With the exception of Michael Jackson, no modern performer understands the theatrics that transforms a good into a great concert as well as Gabriel. His musical cohorts for the journey were a mix of British and California orchestra members (as the publicity boasted “No Drums. No Guitars.”)
Gabriel took center stage early, strolling out at 7:20 and sounding professorial as he welcomed everyone and briefly explained the concept behind “Scratch My Back.” He promptly disappeared after introducing Norwegian singer Ane Brun who performed possibly the briefest opening set ever with a grand total of two songs. Not to worry—Brun stuck around as one of Gabriel’s back-up singers throughout the evening.
The opening nine-song set drew heavily from the new album with Gabriel interpreting Paul Simon (“Boy in the Bubble”), Lou Reed (“The Power of the Heart”), Arcade Fire (“My Body is a Cage”) and Magnetic Fields (“The Book of Love”). Gabriel is blessed with one of the richest, most evocative, voices in music—I swear I could listen to the man sing from the phone book. Some have sniped that these “covers” all sound so funereal and soulless. But Gabriel’s approach shines the light on the lyrics and brings new meaning, new power, to each song.
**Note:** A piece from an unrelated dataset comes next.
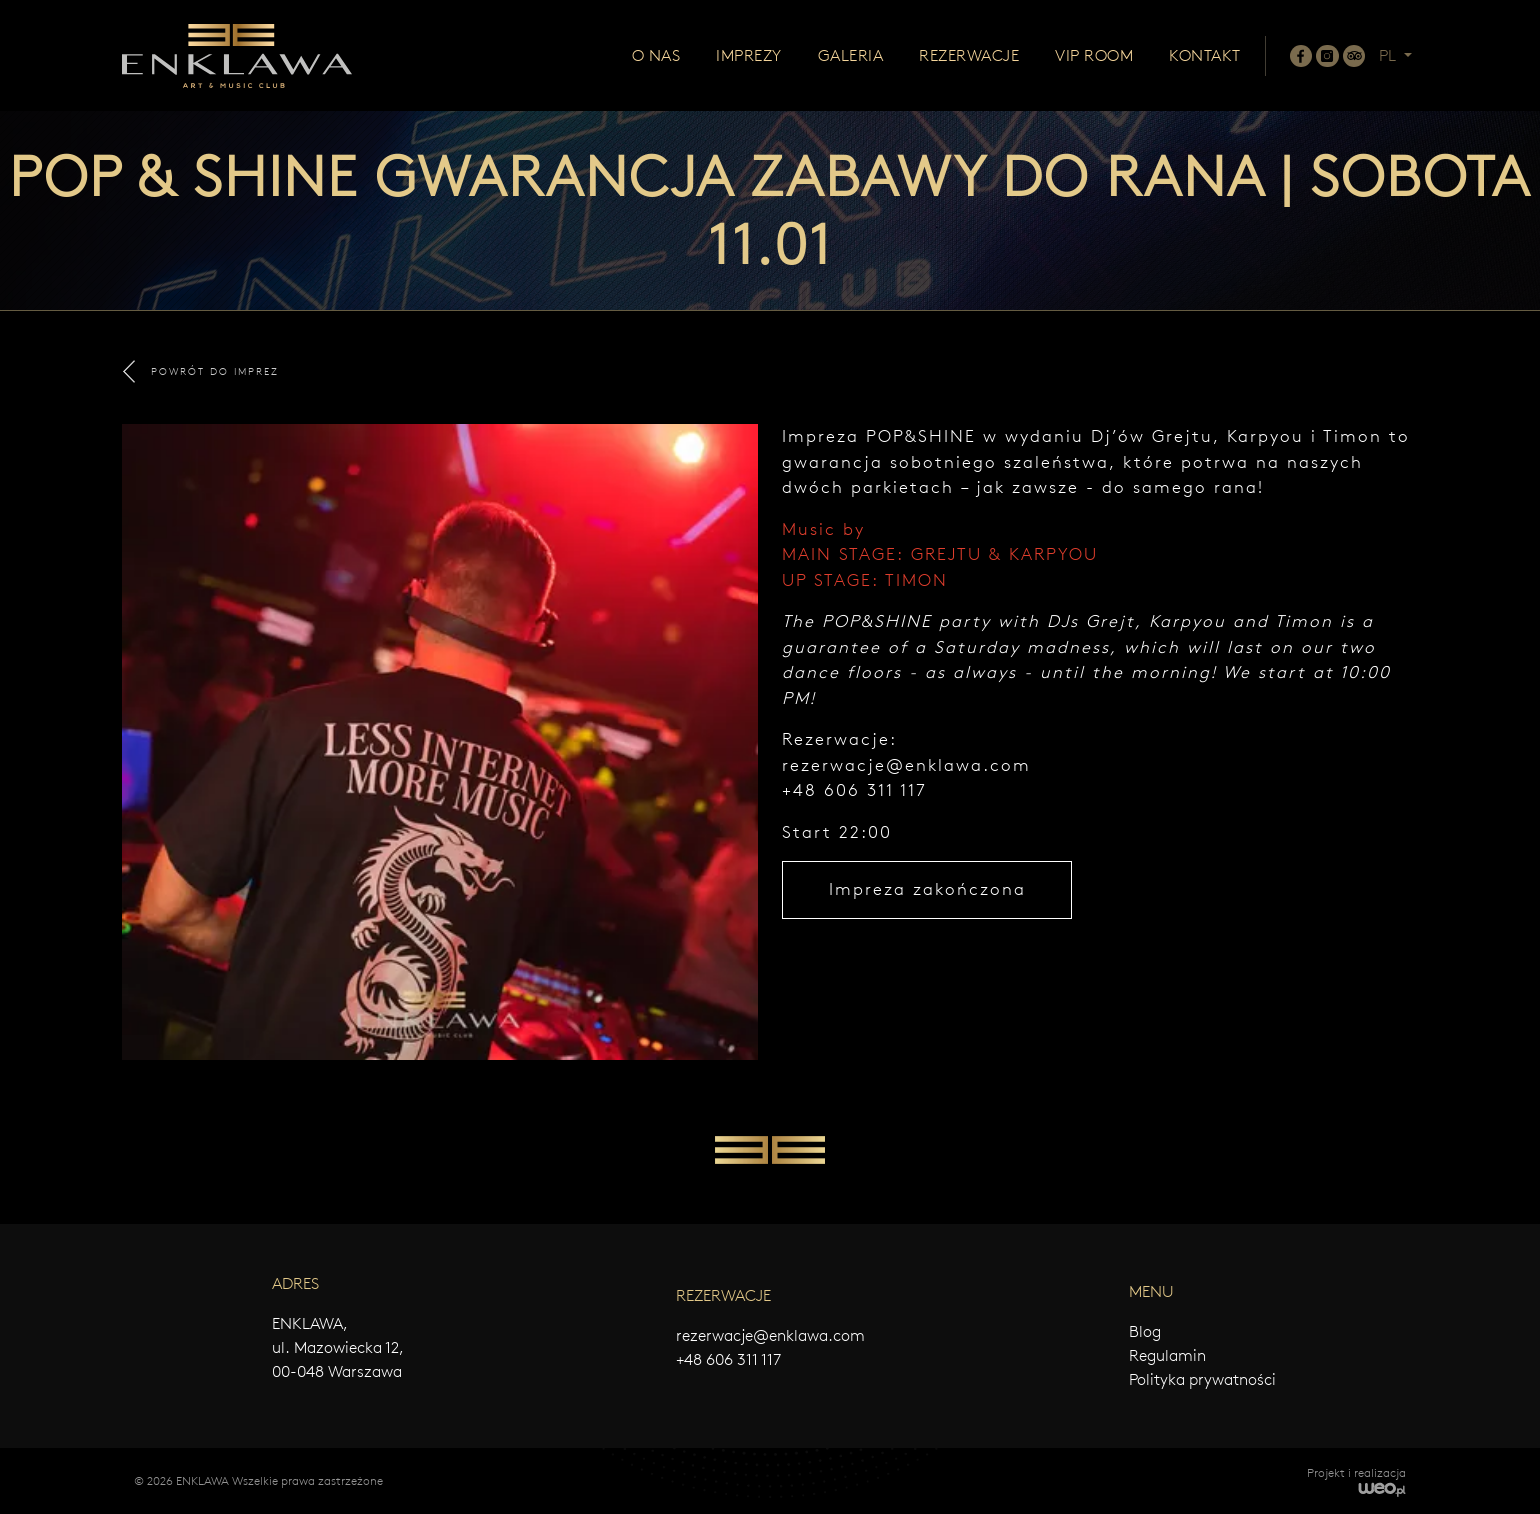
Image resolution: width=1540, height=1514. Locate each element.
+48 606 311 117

I was impressed.
After a 20-minute intermission, the emphasis shifted to more familiar territory: “San Jacinto,” “Digging in the Dirt,” “Signal to Noise.” It wasn’t until the 14th song of the evening that Gabriel finally relented and went to the musical well of “So,” the iconic rock album currently celebrating its 25th anniversary.
His nod to poet Anne Sexton, “Mercy Street,” has lost none of its punch, and perhaps resonated even stronger from the new orchestration. “Red Rain” was the only other “So” selection to make the regular set list—the “Sledgehammer” crowd would have to go elsewhere (or just keep drinking).
Gabriel, who had spent most of the evening fairly stationary, actually romped merrily back and forth across the stage as he sang the closing song “Solsbury Hill,” his well-known story of escape from his Genesis rock days back in 1975.
The encore forever in a Peter Gabriel concert has been the classic “In Your Eyes,” quite simply one of the most inspiring and heartfelt songs ever penned. I confess to the obligatory tear in the eye when Gabriel and Ane Brun finished—the song packs even more of an emotional wallop live.
Other Gabriel concerts on the tour have included a second encore of “Don’t Give Up,” also from “So,” but that was dropped from Saturday’s concert, perhaps because of the Bowl’s stringent stop-at-10 p.m. policy. That left only time for a short closing instrumental with Gabriel sitting at the piano.
Credit conductor Ben Foster and arranger John Metcalf for helping Gabriel bridge the world between rock and orchestra. Some musicians of a certain age retreat to these symphony gigs when they have nothing else to offer. Not Gabriel. The three men clearly rethought the music and how best to present it fresh. They succeeded on every level.
I called Charlotte on my cell phone as my friends and I were leaving the Bowl. “How was the concert?” she asked. For once, I didn’t have an immediate response. In truth, I’m still processing. You can’t reduce a Peter Gabriel concert into a short sound bite or blurb, and that’s probably the highest compliment I can pay the guy. I didn’t miss the drums or guitars, but I’m especially glad that I didn’t miss this show.